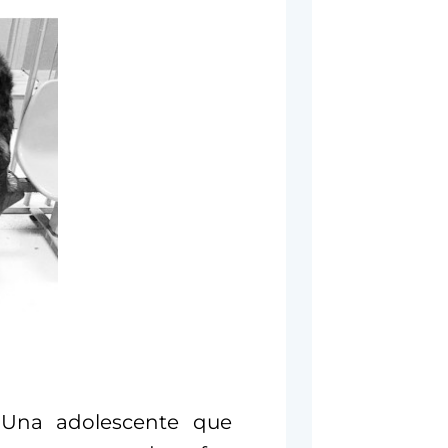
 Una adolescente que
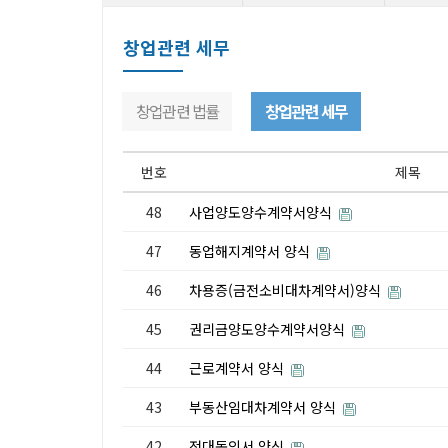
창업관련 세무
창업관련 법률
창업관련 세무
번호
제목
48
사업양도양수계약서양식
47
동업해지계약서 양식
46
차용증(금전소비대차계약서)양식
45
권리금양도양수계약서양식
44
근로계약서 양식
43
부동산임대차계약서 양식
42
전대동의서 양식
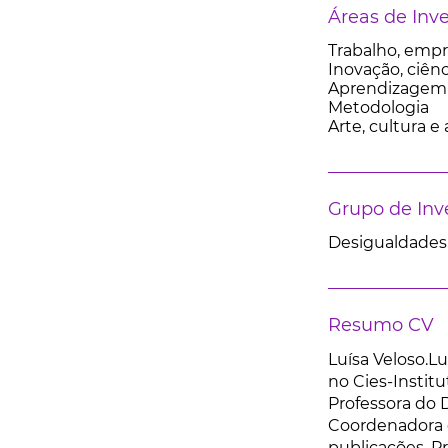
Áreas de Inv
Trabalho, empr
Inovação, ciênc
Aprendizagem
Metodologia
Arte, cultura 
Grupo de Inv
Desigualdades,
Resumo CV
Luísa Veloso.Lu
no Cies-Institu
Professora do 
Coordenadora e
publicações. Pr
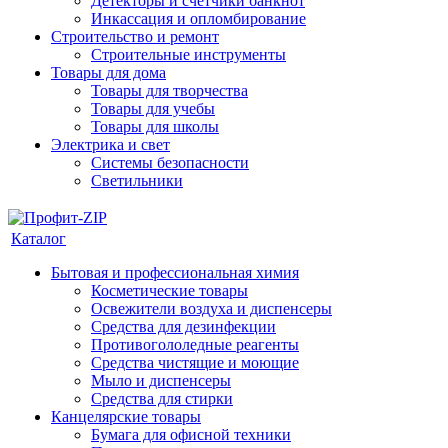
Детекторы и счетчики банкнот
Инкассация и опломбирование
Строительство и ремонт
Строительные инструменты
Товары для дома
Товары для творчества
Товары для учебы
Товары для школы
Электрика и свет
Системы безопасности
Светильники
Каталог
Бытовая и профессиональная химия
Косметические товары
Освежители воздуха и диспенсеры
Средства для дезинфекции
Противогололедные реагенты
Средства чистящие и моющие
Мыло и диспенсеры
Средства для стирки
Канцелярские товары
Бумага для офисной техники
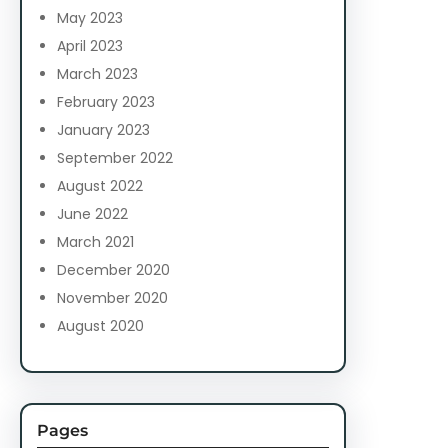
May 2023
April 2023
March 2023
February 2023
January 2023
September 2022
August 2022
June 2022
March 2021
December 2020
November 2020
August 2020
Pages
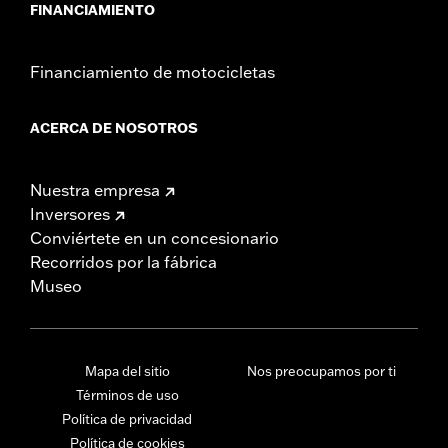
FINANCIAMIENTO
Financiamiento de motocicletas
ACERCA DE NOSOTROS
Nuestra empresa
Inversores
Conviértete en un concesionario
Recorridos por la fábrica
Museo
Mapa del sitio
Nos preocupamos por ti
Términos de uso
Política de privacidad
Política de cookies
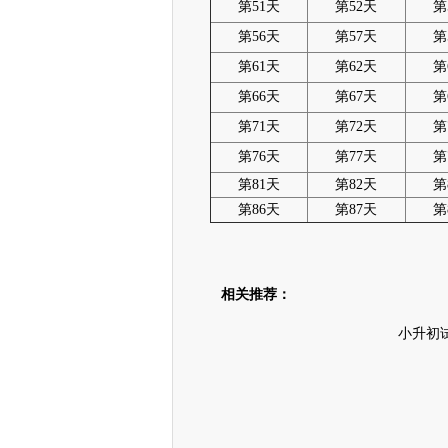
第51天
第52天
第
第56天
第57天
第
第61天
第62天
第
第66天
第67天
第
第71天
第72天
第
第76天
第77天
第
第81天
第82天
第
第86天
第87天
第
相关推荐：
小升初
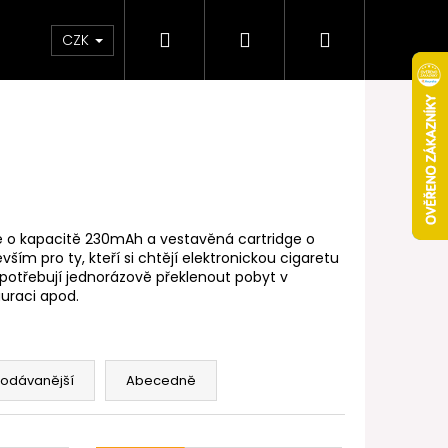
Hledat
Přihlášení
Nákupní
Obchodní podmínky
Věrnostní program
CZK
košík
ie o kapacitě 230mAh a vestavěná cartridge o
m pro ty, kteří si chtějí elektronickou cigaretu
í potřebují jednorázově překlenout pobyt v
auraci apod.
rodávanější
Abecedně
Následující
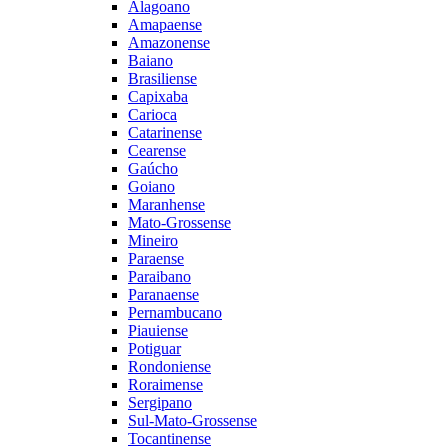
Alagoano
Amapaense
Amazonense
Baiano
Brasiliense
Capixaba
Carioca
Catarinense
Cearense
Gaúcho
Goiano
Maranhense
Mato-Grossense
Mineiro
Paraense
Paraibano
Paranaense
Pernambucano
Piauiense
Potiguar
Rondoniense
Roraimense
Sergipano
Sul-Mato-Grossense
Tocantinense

---

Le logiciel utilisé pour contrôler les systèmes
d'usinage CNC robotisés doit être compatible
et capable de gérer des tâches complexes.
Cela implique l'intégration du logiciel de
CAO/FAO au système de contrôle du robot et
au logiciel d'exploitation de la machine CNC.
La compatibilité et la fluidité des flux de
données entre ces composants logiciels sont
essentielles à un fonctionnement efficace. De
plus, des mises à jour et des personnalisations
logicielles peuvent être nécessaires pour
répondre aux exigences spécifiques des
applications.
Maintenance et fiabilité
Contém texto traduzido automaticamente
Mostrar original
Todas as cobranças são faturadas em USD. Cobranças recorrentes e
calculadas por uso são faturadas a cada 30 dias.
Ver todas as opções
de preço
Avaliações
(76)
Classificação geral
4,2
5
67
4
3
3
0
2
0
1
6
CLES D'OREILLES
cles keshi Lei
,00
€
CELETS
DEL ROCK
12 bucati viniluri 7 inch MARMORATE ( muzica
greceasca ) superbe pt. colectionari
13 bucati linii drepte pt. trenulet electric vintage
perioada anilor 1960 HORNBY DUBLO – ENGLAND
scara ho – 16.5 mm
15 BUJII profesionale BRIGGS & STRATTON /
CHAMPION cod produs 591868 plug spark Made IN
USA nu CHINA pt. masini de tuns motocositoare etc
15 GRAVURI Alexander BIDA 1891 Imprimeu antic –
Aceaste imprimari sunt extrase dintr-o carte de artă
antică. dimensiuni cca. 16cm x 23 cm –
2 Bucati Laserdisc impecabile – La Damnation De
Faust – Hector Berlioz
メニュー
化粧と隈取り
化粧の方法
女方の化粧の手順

* * *

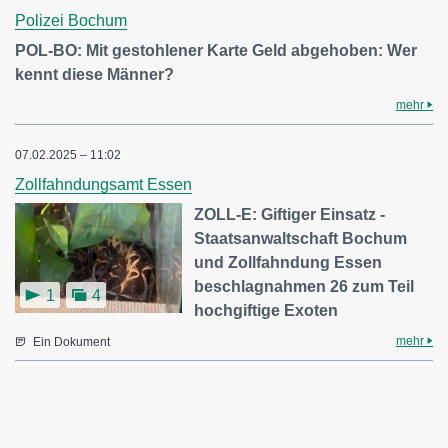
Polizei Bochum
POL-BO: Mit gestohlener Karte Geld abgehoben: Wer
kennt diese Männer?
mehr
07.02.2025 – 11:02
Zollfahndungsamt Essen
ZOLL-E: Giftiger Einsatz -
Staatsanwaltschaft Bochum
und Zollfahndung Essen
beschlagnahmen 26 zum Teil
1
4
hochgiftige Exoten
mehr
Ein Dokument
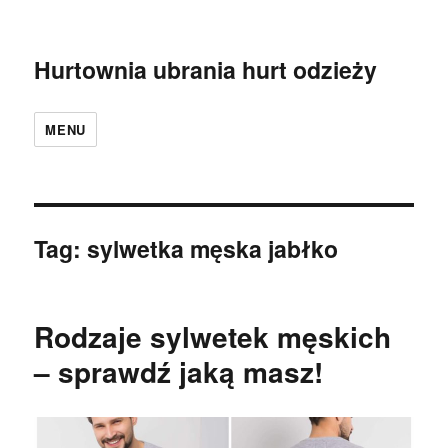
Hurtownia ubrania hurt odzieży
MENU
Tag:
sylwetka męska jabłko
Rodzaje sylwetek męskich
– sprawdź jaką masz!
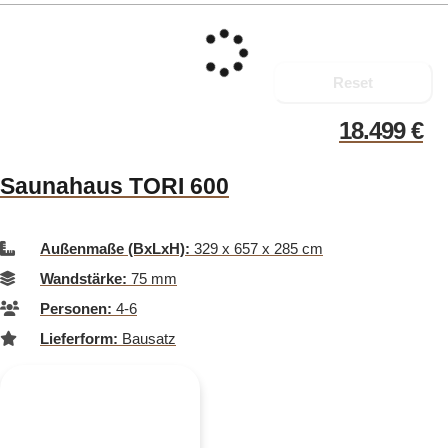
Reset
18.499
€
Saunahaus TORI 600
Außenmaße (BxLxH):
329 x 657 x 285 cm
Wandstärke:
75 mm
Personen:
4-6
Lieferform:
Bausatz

◆ **TASK BRIEF**: Only the lines between the one with "Coordenadora e" and the one with "Tocantinense", those two included, get copied from the material above. Keep it exact and free of pictures.

◆ **ANSWER SPACE**:
Coordenadora e
publicações. Pr
Детекторы и счетчики банкнот
Инкассация и опломбирование
Строительство и ремонт
Строительные инструменты
Товары для дома
Товары для творчества
Товары для учебы
Товары для школы
Электрика и свет
Системы безопасности
Светильники
Каталог
Бытовая и профессиональная химия
Косметические товары
Освежители воздуха и диспенсеры
Средства для дезинфекции
Противогололедные реагенты
Средства чистящие и моющие
Мыло и диспенсеры
Средства для стирки
Канцелярские товары
Бумага для офисной техники
May 2023
April 2023
March 2023
February 2023
January 2023
September 2022
August 2022
June 2022
March 2021
December 2020
November 2020
August 2020
Pages
FINANCIAMIENTO
Financiamiento de motocicletas
ACERCA DE NOSOTROS
Nuestra empresa
Inversores
Conviértete en un concesionario
Recorridos por la fábrica
Museo
Mapa del sitio
Nos preocupamos por ti
Términos de uso
Política de privacidad
Política de cookies
第51天
第52天
第
第56天
第57天
第
第61天
第62天
第
第66天
第67天
第
第71天
第72天
第
第76天
第77天
第
第81天
第82天
第
第86天
第87天
第
相关推荐：
小升初
Hledat
Přihlášení
Nákupní
Obchodní podmínky
Věrnostní program
CZK
košík
ie o kapacitě 230mAh a vestavěná cartridge o
m pro ty, kteří si chtějí elektronickou cigaretu
í potřebují jednorázově překlenout pobyt v
auraci apod.
rodávanější
Abecedně
Následující
Alagoano
Amapaense
Amazonense
Baiano
Brasiliense
Capixaba
Carioca
Catarinense
Cearense
Gaúcho
Goiano
Maranhense
Mato-Grossense
Mineiro
Paraense
Paraibano
Paranaense
Pernambucano
Piauiense
Potiguar
Rondoniense
Roraimense
Sergipano
Sul-Mato-Grossense
Tocantinense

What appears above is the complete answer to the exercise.